Être bipolaire, c’est lutter à chaque relation sociale parce qu’on ignore ce qui est faisable, c’est réfléchir avant chaque parole parce qu’on n’a pas de filtre, c’est se forcer pour un contact physique et pleurer d’angoisse quand on sait qu’on sort de notre zone de confort.

Être bipolaire c’est les séquelles d’une vie trop dure, ou la défaillance du cerveau, ou, quand vous aimez les difficultés, comme moi, les deux réunis. Je passerais sous silence mon enfance, pour me pencher sur mon cerveau.

Être bipolaire, c’est avoir moins de neurotransmetteurs que la moyenne, et avoir l’hippocampe atrophié, et, en conséquence, c’est aussi avoir une mauvaise mémoire et un sens de l’orientation tel que les aveugles m’indiquent la bonne direction…

Être bipolaire, c’est aussi être un handicapé tabou, parce que ce n’est pas un handicap visible, et parce que ce seul mot suffit à changer le regard que les gens vous portent, et le revendiquer implique d’accepter d’être regardé comme un malade mental, une bête de foire ou un danger potentiel.

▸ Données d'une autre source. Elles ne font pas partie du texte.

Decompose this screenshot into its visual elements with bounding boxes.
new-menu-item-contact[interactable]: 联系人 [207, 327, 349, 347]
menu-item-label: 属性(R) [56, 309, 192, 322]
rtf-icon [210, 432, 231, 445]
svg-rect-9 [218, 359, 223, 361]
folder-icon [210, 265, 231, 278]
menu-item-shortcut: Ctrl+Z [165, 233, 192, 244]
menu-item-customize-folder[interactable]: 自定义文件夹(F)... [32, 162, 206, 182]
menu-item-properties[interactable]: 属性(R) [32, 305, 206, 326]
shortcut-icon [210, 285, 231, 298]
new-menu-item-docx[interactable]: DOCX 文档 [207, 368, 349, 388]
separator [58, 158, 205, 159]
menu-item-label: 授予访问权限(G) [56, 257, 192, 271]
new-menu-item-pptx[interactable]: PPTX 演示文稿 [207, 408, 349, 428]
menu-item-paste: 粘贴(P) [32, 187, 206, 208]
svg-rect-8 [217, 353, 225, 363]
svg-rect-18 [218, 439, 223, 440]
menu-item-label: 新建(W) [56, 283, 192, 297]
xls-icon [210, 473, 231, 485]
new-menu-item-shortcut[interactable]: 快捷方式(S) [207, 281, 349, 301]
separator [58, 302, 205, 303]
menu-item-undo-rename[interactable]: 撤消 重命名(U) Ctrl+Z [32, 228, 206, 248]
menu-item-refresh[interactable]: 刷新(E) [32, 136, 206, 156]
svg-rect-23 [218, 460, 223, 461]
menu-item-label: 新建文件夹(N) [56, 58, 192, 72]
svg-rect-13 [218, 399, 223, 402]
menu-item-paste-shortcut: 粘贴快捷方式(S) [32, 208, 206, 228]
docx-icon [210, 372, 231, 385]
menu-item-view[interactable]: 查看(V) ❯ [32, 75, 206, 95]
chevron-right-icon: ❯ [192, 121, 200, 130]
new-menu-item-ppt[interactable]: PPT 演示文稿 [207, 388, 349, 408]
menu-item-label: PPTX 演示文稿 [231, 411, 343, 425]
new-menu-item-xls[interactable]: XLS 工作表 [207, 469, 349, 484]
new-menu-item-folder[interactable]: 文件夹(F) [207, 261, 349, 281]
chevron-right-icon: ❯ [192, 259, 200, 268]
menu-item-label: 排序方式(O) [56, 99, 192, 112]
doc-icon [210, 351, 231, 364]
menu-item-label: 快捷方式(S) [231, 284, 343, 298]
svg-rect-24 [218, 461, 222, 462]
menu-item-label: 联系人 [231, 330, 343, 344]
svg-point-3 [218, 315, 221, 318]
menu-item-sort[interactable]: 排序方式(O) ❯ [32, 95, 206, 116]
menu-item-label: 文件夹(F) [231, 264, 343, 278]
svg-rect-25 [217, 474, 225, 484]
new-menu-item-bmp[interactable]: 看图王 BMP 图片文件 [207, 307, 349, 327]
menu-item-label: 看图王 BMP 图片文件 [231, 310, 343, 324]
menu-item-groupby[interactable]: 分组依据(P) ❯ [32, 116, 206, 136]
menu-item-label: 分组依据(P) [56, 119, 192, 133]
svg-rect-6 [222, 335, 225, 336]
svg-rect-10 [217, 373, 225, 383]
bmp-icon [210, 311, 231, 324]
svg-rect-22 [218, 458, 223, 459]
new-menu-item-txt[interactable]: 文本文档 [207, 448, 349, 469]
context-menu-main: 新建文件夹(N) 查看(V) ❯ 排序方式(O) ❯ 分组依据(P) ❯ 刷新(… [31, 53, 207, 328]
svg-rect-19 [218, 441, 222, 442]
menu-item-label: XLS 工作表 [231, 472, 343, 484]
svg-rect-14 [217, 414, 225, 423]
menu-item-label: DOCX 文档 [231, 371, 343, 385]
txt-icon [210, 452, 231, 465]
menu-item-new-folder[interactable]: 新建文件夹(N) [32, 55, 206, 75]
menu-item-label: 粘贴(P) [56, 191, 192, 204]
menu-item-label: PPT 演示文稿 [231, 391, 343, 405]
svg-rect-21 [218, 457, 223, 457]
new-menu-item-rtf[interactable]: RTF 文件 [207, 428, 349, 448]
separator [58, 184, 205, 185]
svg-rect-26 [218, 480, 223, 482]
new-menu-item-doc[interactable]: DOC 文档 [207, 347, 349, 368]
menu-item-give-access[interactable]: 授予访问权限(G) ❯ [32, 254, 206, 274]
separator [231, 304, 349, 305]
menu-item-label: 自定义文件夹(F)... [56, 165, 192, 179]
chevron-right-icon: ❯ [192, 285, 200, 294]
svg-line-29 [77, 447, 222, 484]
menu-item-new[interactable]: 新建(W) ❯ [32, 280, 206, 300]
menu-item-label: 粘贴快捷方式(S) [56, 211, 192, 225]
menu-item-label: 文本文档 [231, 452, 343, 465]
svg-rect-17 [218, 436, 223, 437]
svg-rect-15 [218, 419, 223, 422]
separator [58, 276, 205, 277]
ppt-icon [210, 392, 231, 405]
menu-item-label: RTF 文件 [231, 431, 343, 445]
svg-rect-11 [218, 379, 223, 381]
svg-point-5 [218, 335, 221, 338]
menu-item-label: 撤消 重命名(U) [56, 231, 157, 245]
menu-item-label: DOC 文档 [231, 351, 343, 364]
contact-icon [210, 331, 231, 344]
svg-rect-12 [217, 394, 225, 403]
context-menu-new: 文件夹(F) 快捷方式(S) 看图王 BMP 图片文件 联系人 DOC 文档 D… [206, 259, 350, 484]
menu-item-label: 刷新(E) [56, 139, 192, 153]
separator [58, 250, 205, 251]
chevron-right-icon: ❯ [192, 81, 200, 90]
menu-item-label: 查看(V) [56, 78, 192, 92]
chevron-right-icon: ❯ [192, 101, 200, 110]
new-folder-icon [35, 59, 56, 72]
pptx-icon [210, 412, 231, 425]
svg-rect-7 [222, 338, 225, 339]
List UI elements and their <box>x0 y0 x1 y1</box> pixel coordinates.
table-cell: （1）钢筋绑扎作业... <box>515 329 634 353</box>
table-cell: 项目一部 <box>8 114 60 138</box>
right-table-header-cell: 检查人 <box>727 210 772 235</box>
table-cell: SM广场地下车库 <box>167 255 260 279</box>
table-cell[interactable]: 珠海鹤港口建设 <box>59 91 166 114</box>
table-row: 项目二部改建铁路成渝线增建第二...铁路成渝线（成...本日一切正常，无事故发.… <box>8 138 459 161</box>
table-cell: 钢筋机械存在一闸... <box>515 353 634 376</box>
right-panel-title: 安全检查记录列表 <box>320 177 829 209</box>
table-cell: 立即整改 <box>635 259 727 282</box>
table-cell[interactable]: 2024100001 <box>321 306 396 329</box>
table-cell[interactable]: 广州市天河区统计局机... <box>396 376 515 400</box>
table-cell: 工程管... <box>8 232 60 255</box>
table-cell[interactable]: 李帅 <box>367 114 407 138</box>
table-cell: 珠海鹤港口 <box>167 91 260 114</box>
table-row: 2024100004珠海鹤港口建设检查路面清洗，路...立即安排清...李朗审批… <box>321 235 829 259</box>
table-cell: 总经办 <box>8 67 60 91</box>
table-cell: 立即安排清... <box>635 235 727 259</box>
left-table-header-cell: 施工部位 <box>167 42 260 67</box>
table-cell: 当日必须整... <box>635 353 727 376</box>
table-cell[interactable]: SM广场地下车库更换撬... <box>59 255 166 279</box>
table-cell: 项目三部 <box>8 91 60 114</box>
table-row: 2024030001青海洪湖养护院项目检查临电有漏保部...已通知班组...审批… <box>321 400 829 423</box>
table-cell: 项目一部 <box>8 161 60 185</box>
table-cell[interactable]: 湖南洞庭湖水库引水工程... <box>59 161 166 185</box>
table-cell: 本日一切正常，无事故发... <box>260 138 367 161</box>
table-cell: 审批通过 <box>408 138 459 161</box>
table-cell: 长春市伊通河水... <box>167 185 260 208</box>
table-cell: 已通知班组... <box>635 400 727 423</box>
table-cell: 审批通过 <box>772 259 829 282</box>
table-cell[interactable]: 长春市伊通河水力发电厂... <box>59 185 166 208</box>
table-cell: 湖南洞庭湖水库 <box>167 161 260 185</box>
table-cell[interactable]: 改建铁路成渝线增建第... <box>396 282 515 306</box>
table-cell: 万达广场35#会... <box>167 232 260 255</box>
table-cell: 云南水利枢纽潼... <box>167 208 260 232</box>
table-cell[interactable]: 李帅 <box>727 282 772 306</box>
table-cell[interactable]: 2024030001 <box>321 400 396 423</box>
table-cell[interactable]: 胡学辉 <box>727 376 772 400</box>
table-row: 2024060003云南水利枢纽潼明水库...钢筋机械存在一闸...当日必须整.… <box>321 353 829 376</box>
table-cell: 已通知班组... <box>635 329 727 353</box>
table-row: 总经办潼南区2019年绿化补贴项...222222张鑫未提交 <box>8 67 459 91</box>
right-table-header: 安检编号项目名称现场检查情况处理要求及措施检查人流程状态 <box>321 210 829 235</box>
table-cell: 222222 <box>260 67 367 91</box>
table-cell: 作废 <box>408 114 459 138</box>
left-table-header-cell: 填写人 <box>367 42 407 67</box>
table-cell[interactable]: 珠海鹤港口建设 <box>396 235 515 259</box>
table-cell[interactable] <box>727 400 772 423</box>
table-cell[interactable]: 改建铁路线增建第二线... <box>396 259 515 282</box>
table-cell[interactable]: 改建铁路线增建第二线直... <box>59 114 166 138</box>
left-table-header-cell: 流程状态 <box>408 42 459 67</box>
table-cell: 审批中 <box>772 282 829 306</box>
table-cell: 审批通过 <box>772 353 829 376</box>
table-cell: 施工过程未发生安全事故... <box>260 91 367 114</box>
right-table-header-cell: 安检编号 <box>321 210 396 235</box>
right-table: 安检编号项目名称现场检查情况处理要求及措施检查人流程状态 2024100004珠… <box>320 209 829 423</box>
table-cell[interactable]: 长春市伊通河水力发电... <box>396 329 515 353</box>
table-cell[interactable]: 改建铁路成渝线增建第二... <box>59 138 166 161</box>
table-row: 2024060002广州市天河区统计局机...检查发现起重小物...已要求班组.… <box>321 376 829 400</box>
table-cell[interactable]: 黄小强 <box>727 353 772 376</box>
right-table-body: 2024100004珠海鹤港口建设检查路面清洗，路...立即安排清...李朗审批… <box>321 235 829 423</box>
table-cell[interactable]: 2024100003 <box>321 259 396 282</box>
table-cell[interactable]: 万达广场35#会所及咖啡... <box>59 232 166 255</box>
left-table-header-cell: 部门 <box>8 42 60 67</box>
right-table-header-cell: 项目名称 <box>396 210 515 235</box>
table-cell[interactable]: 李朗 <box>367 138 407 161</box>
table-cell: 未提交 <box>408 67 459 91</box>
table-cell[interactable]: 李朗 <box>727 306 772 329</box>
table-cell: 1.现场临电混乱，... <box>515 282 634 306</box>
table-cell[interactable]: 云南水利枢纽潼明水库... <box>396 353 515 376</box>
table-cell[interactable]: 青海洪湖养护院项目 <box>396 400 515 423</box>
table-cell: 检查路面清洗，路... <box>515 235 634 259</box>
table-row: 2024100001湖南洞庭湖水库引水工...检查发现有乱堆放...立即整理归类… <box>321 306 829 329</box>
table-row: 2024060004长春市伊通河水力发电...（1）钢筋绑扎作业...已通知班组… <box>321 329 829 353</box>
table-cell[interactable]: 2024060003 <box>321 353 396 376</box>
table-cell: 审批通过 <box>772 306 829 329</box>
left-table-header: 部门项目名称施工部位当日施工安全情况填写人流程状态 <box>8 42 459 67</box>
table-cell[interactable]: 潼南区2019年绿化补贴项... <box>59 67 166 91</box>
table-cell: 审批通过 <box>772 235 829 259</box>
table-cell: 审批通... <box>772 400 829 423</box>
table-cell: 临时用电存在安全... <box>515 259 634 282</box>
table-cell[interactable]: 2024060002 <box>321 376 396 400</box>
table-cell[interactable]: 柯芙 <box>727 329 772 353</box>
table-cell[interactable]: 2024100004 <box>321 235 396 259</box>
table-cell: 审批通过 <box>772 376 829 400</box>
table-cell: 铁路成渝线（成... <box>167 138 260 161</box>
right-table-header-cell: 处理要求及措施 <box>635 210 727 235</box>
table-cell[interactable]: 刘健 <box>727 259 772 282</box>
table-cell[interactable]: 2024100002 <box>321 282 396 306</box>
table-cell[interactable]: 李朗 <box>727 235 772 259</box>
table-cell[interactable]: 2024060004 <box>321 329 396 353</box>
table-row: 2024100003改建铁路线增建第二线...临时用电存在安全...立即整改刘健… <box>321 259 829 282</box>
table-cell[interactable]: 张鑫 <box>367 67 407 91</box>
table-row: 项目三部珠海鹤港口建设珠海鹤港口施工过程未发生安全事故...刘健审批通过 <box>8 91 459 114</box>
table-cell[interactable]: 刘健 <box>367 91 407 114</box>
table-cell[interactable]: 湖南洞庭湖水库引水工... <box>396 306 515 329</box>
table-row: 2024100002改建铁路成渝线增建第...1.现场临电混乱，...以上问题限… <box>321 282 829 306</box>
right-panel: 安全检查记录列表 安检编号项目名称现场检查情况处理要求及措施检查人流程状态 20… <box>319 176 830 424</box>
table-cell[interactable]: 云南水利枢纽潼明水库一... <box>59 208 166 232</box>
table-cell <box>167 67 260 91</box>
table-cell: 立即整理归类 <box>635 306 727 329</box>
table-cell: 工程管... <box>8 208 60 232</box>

Être bipolaire, c’est prendre le risque de le transmettre à ses enfants, et je peux vous jurer que, si j’avais su, je ne me serais jamais reproduits, pour ne pas leur imposer ma maladie à subir, et peut-être leur plomber leur ADN.

Mais apprendre qu’on est bipolaire, c’est aussi regarder son passer sous un jour nouveau, c’est comprendre pourquoi certaines choses nous ont tant fait souffrir, c’est apprendre à danser sous une pluie diluvienne et en sourire, c’est se fixer un objectif chaque matin, celui de ne pas exploser en plein vol et d’essayer de ne pas trop déborder du moule de notre société.

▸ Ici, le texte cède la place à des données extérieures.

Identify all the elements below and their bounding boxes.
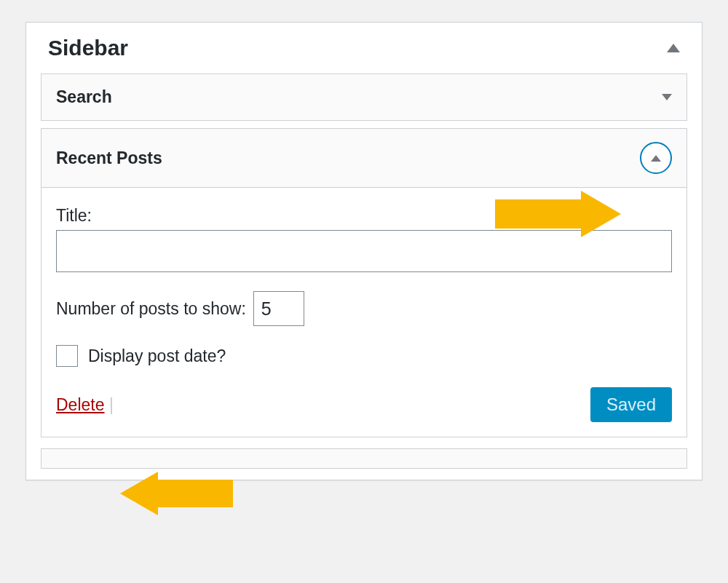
sidebar-panel: Sidebar Search Recent Posts Title: Numbe…	[25, 22, 703, 480]
expand-icon	[662, 94, 672, 100]
widget-recent-posts-body: Title: Number of posts to show: Display …	[41, 188, 687, 437]
num-posts-label: Number of posts to show:	[56, 299, 246, 319]
title-label: Title:	[56, 206, 672, 226]
display-date-checkbox[interactable]	[56, 345, 78, 367]
widget-recent-posts-header[interactable]: Recent Posts	[41, 129, 687, 188]
widget-placeholder	[41, 448, 687, 469]
widget-toggle-button[interactable]	[640, 142, 672, 174]
sidebar-panel-header[interactable]: Sidebar	[26, 23, 702, 74]
collapse-icon	[651, 155, 661, 162]
widget-search-header[interactable]: Search	[41, 74, 687, 120]
widget-recent-posts: Recent Posts Title: Number of posts to s…	[41, 128, 687, 437]
widget-search: Search	[41, 74, 687, 121]
title-input[interactable]	[56, 230, 672, 272]
collapse-icon	[667, 44, 680, 52]
saved-button[interactable]: Saved	[590, 387, 672, 422]
display-date-label: Display post date?	[88, 346, 226, 366]
widget-recent-posts-title: Recent Posts	[56, 148, 162, 168]
delete-link[interactable]: Delete	[56, 395, 104, 414]
sidebar-title: Sidebar	[48, 36, 128, 60]
widget-search-title: Search	[56, 87, 112, 107]
separator: |	[109, 395, 114, 414]
num-posts-input[interactable]	[253, 291, 304, 326]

Mais vivre avec la bipolarité, c’est aussi savoir tirer parti des moments forts, et utiliser les phases up pour être productif, et les phases Down pour l’introspection, c’est tenir dix projets de fronts en étant ultra productif, puis être incapable de sortir de son lit, c’est vivre chaque étreinte de vos enfants comme un big bang, et chaque dispute comme un génocide, et se mutiler parce que la douleur physique évacue la douleur morale.

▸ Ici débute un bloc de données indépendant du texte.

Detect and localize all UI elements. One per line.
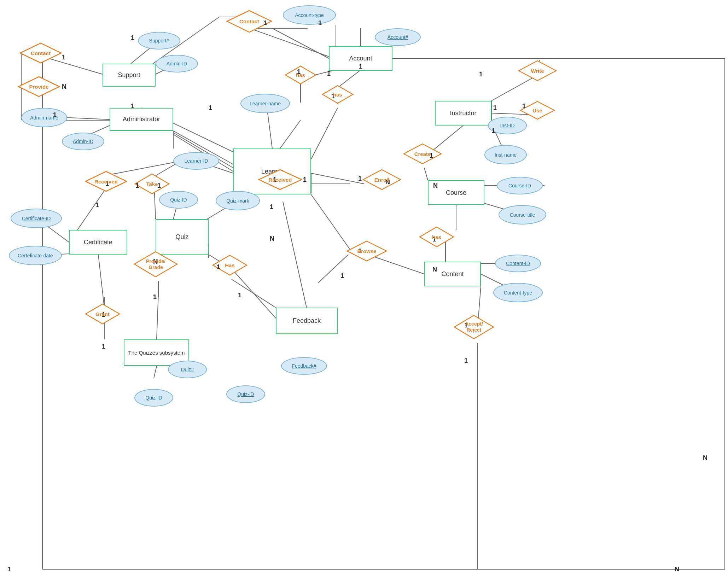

Car être bipolaire, c’est ne pas pouvoir être pleinement acteur de sa vie, c’est jouer une partie de jeux vidéo en mode hardcore avec une manette cassée, c’est regarder un film russe sous-titré en coréen, c’est accepter d’avoir le corps comme un silex, prêt à produire l’étincelle qui mettra le feu aux poudres, c’est vivre en étant un torrent, en être épuisé, et avoir encore malgré tout trop d’énergie à dépenser…

Être bipolaire, c’est ma condition, notez bien que je ne dis pas malédiction, et malgré ce que ça me fait subir, être bipolaire m’empêche de baisser les bras, parce que j’ai trop d’énergie pour abandonner.

Bref, je suis bipolaire, mais n’ayez pas peur, je ne suis pas plus bizarre que vous, je le suis simplement plus intensément.